# Goal of the exercise
Read through the data below and state how many of its lines contain the word "Perth", adding nothing.

START Given records

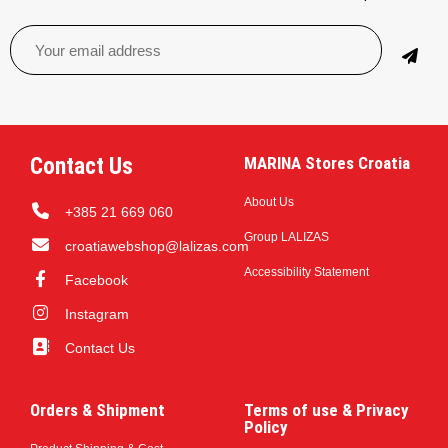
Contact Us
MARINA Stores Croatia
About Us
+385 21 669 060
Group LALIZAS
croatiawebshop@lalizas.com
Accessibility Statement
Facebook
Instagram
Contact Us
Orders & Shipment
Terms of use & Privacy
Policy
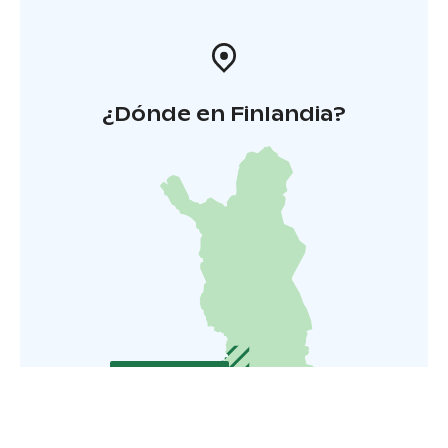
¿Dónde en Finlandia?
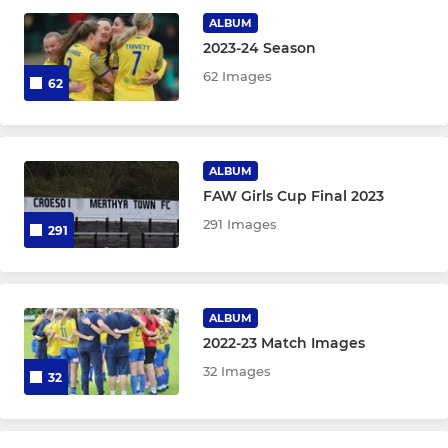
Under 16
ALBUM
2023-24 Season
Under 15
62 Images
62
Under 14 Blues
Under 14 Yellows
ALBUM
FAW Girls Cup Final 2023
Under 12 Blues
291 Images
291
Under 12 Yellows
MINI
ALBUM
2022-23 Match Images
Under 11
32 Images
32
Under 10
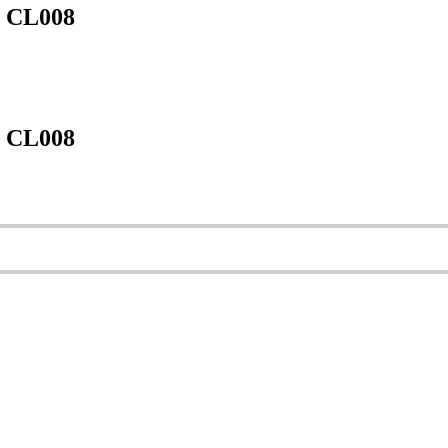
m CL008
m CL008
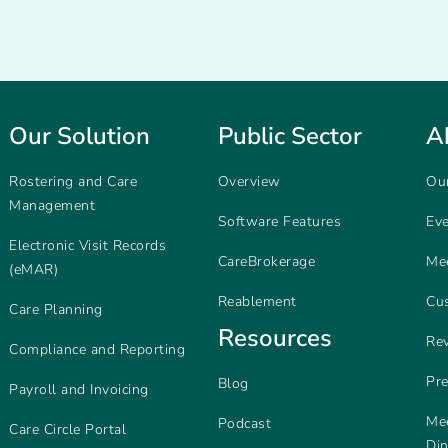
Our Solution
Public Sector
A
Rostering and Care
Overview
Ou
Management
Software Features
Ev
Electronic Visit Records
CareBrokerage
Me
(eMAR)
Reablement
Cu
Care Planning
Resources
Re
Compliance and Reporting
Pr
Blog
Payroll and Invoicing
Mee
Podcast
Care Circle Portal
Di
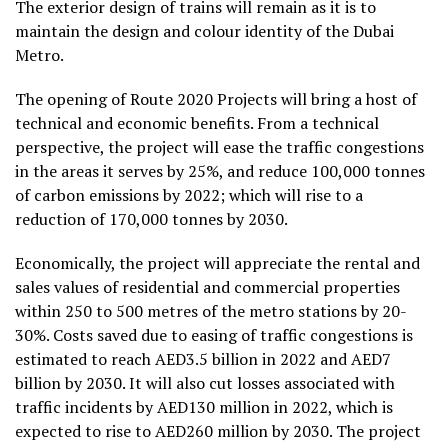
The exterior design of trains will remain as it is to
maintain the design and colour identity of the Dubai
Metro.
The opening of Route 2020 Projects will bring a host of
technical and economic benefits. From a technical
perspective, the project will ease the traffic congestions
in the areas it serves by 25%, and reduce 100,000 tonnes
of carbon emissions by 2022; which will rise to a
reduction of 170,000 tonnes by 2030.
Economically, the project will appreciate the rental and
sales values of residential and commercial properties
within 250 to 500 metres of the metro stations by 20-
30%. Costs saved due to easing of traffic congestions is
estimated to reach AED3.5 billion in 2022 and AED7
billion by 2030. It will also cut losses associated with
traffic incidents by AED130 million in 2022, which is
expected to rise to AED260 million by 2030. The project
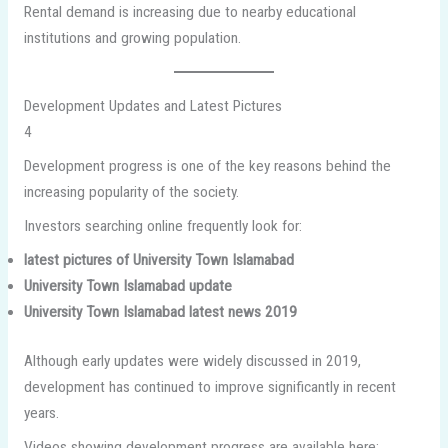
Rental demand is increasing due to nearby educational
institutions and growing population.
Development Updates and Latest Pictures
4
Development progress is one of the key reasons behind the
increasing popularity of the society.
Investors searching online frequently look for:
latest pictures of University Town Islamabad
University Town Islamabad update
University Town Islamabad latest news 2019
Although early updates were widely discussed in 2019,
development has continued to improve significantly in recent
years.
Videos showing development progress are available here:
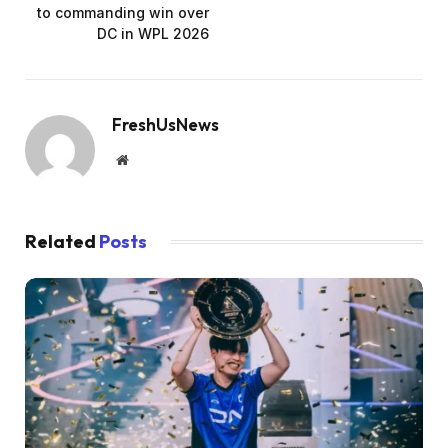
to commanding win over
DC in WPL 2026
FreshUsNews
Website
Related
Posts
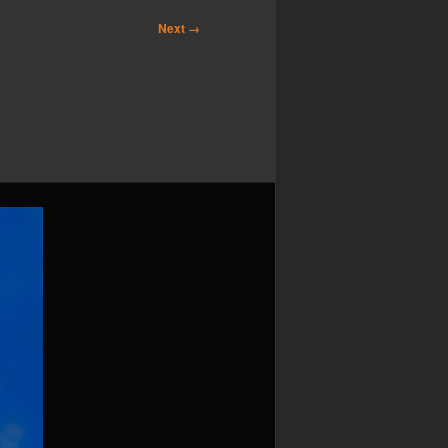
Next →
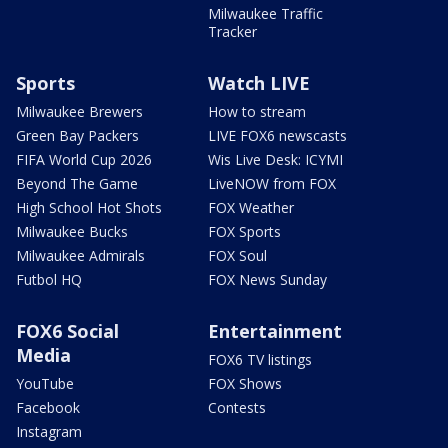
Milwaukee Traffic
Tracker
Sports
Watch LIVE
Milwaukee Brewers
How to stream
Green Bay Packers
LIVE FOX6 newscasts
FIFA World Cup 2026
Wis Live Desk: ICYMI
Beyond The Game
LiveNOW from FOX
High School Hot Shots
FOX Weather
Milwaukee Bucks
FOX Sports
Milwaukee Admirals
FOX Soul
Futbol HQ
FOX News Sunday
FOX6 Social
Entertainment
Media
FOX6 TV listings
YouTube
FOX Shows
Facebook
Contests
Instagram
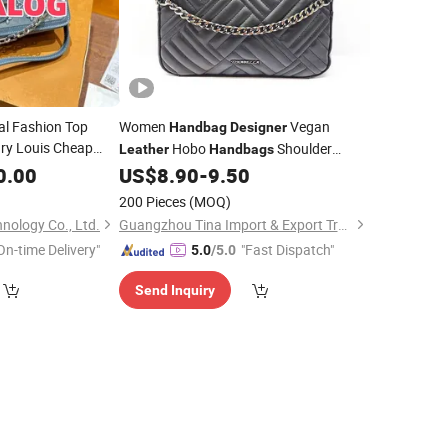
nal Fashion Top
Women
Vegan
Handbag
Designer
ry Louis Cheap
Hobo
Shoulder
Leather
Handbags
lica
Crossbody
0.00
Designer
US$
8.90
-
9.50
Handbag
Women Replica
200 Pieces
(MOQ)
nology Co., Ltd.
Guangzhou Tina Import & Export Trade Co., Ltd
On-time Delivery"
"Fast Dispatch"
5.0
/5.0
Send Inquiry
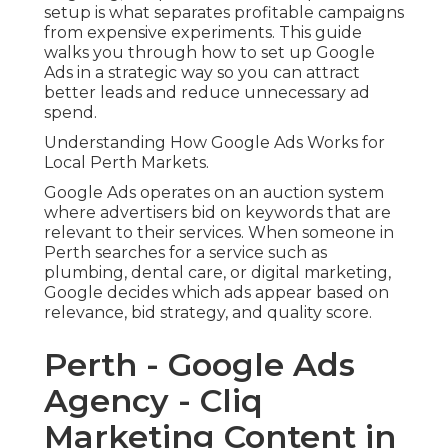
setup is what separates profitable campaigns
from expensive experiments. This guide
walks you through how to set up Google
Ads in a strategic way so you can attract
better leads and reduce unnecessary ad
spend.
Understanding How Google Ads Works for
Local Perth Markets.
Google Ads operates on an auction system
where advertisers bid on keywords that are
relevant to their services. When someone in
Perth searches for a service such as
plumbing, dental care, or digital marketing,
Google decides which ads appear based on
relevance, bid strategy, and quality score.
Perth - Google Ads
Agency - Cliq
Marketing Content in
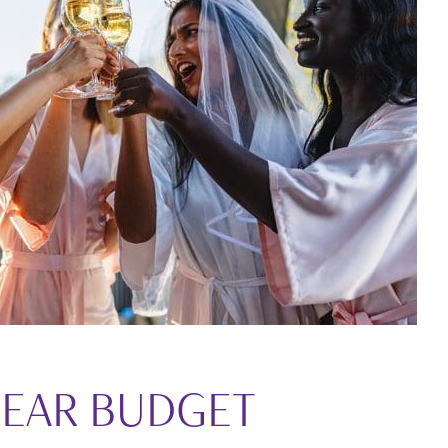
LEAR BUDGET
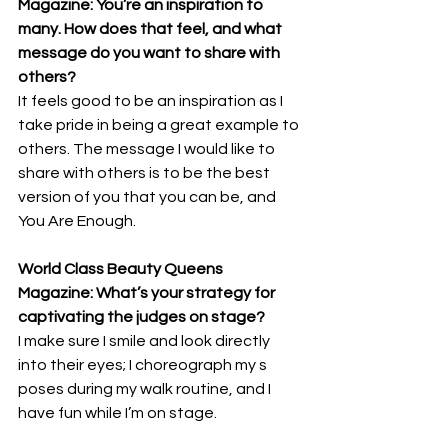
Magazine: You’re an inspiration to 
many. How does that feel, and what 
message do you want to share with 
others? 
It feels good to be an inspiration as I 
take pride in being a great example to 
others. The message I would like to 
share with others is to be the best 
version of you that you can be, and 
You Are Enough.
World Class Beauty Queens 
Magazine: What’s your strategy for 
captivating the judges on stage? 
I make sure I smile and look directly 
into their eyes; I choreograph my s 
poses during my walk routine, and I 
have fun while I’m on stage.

END Given records
START Given records

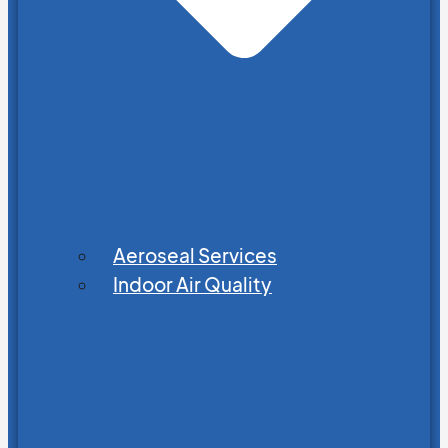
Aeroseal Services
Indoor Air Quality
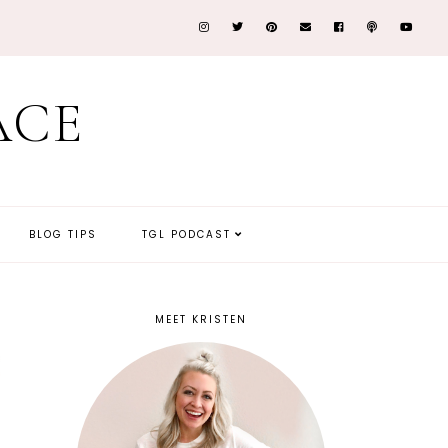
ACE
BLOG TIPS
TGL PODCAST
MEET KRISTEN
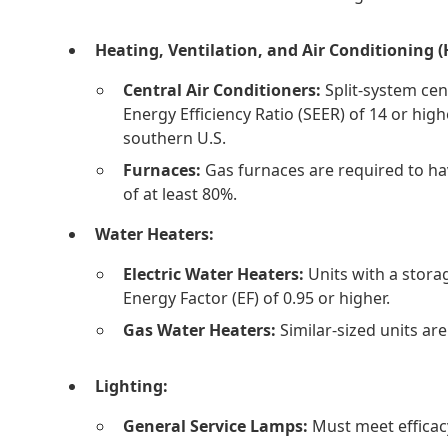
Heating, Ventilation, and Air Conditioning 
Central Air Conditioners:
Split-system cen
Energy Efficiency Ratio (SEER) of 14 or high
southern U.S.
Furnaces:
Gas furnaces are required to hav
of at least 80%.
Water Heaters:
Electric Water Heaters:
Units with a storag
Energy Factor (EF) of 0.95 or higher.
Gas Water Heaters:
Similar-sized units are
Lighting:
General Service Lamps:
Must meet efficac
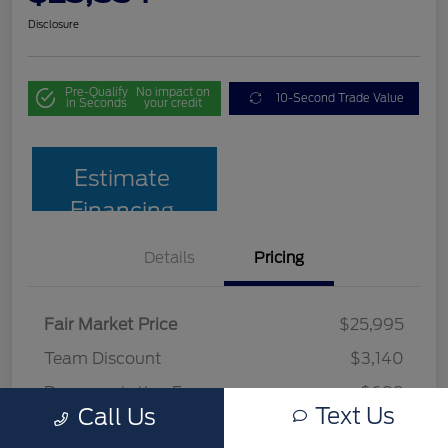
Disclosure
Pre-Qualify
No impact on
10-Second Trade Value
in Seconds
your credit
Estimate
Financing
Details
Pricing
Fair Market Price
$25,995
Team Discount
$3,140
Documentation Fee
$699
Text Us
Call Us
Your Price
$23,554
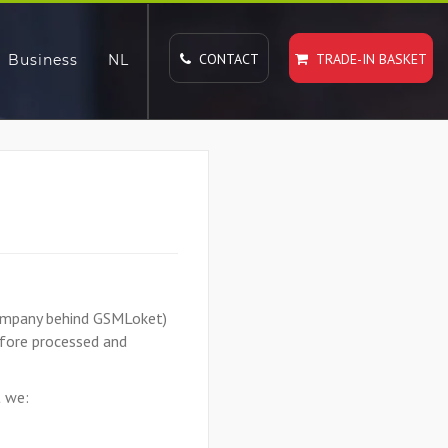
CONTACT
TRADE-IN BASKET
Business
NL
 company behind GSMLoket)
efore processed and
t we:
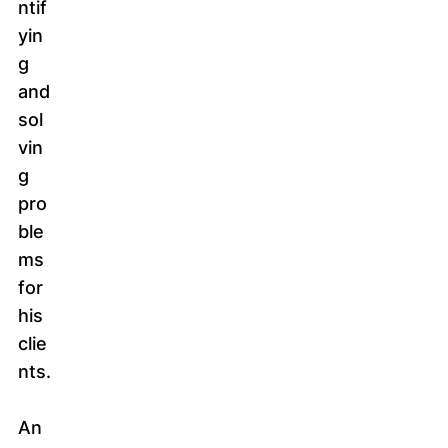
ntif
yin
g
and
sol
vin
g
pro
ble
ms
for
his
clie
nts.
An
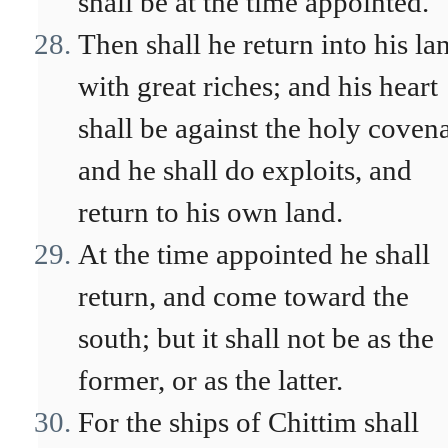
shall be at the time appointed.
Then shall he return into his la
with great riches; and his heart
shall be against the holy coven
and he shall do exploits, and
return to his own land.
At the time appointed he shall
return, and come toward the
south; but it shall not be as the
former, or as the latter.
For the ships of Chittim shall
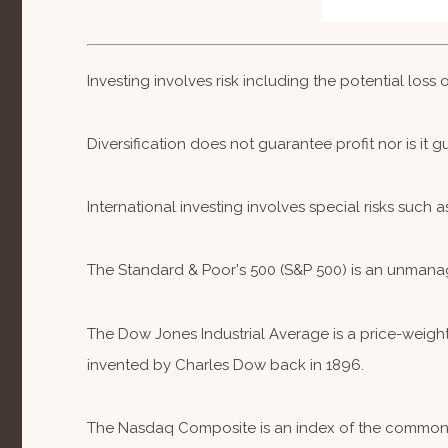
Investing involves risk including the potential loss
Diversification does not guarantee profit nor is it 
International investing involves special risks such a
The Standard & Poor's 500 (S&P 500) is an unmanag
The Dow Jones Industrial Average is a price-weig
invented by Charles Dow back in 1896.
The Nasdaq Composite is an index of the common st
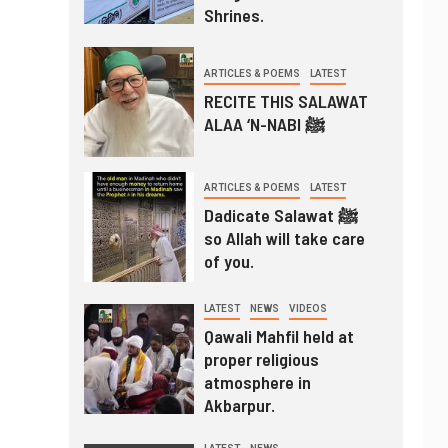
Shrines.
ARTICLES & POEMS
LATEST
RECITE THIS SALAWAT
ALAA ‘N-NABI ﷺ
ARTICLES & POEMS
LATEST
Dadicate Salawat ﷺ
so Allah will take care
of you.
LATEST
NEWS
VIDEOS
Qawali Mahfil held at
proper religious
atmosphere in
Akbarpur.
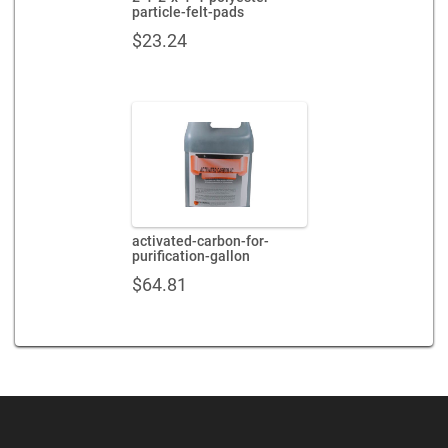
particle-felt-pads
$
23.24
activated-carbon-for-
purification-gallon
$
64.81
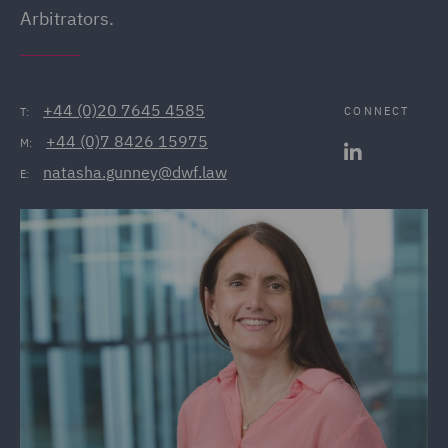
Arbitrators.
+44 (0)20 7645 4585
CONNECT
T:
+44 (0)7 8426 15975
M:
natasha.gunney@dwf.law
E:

END Given records

# Output below
3